June 06--General Motors will offer settlements to the families of victims killed or seriously injured in accidents blamed on an ignition switch defect the company failed to fix for more than a decade.
The company said Thursday that 9/11 compensation fund director Kenneth Feinberg will determine the size of the settlements and eligibility criteria. He'll start accepting claims by Aug. 1.
GM quietly settled at least one case for $5 million before the defect was publicized, according to an investigation conducted by outside lawyer Anton Valukas and released Thursday.
GM President Dan Ammann hinted that the automaker would fight lawsuits for pre-bankruptcy crash victims who choose not to accept settlements. The company currently plans to fight lawsuits from owners of the recalled cars who seek compensation for the alleged lost value of their vehicles in the wake of the recall crisis.

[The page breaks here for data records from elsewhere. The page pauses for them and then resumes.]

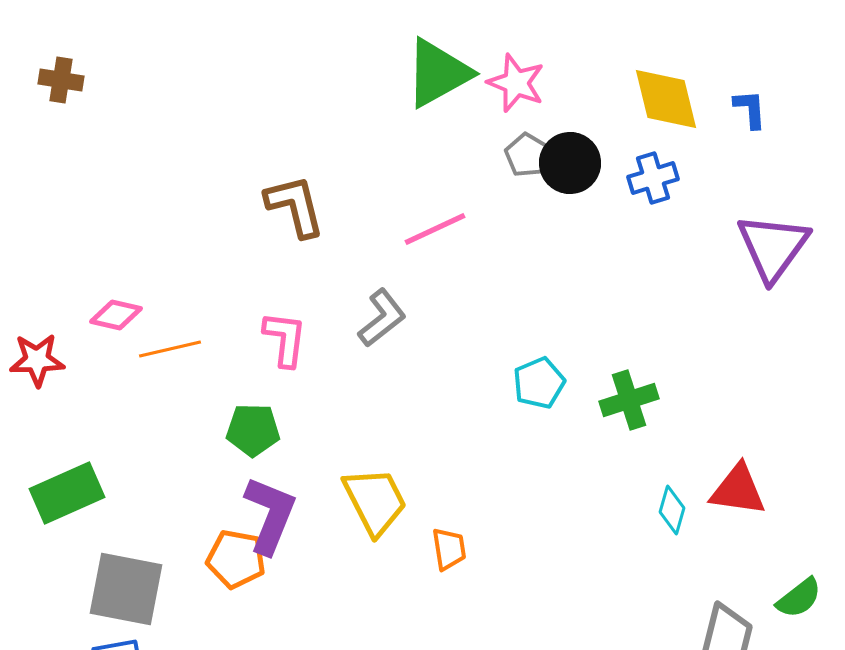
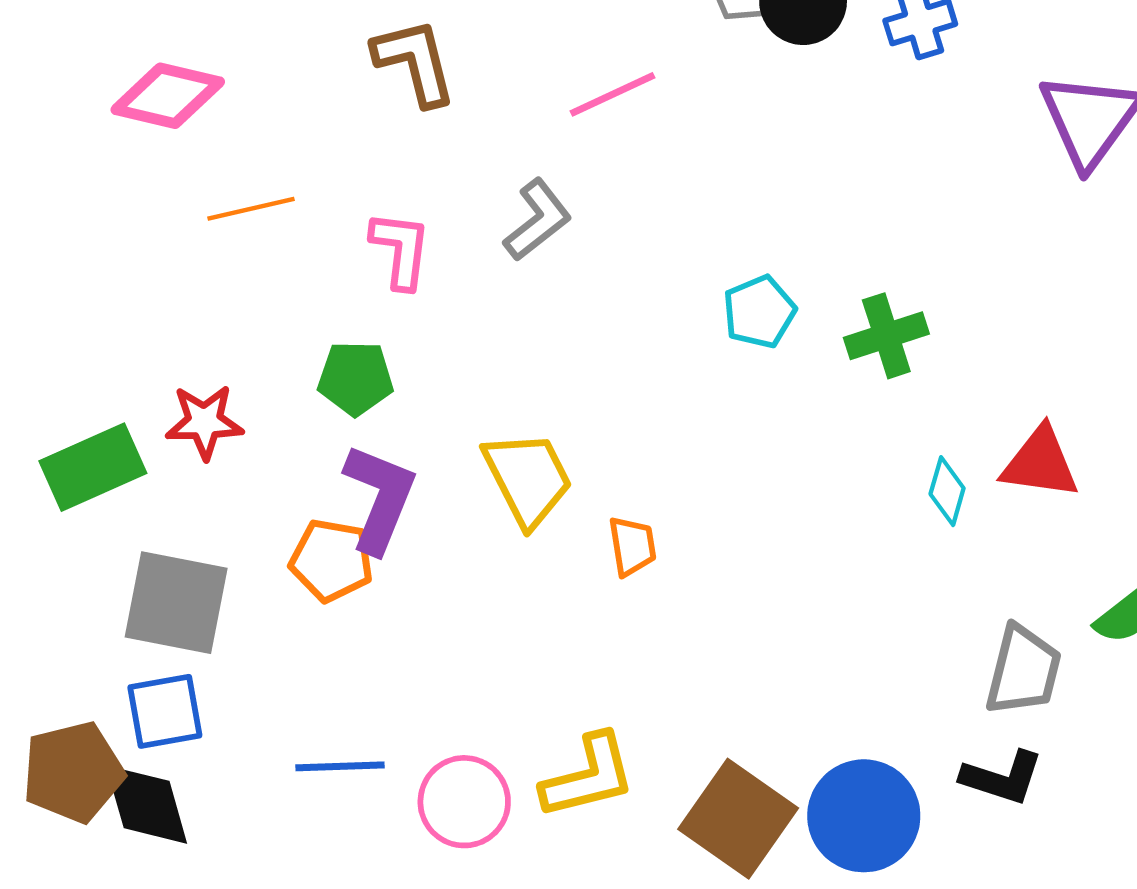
pink diamond: (116, 315) -> (168, 96), moved, size x1.5
orange line: (170, 349) -> (251, 209), moved
red star: (37, 360) -> (204, 422), moved

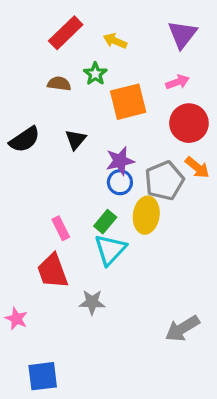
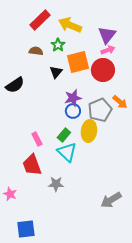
purple triangle: (182, 34) -> (107, 35), moved
yellow arrow: (115, 41) -> (70, 25), size x1.6
red circle: (189, 123) -> (103, 70), moved
black triangle: (76, 140) -> (56, 72), moved
cyan triangle: (110, 250) -> (67, 152), turned -30

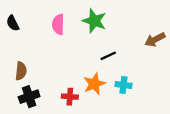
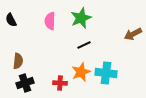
green star: (94, 21) -> (81, 18), turned 30
black line: (108, 56) -> (84, 45), moved
cyan cross: (123, 85) -> (106, 73), size x1.5

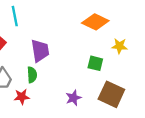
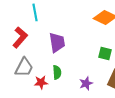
green semicircle: (32, 75) -> (57, 72), moved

But CEO Mary Barra has acknowledged that the company has a "moral responsibility" to victims. The ignition switch defect has been blamed for at least 13 deaths and 54 accidents.
Feinberg will determine the actual number of accidents and fatalities -- figures GM will disclose later, Barra said.
Legally, GM is technically protected from lawsuits arising from accidents that occurred before it exited bankruptcy in July 2009, unless victims can prove the company knowingly hid the defect from the U.S. Bankruptcy Court.
Those injured or killed in accidents that occurred after bankruptcy could sue the company instead of accepting settlements.
Carl Tobias, a product liability law professor at the University of Richmond, said the Valukas report gives significant ammunition to victims.
"It complicates Feinberg's task," Tobias said, "but I don't think it was easy in the first place."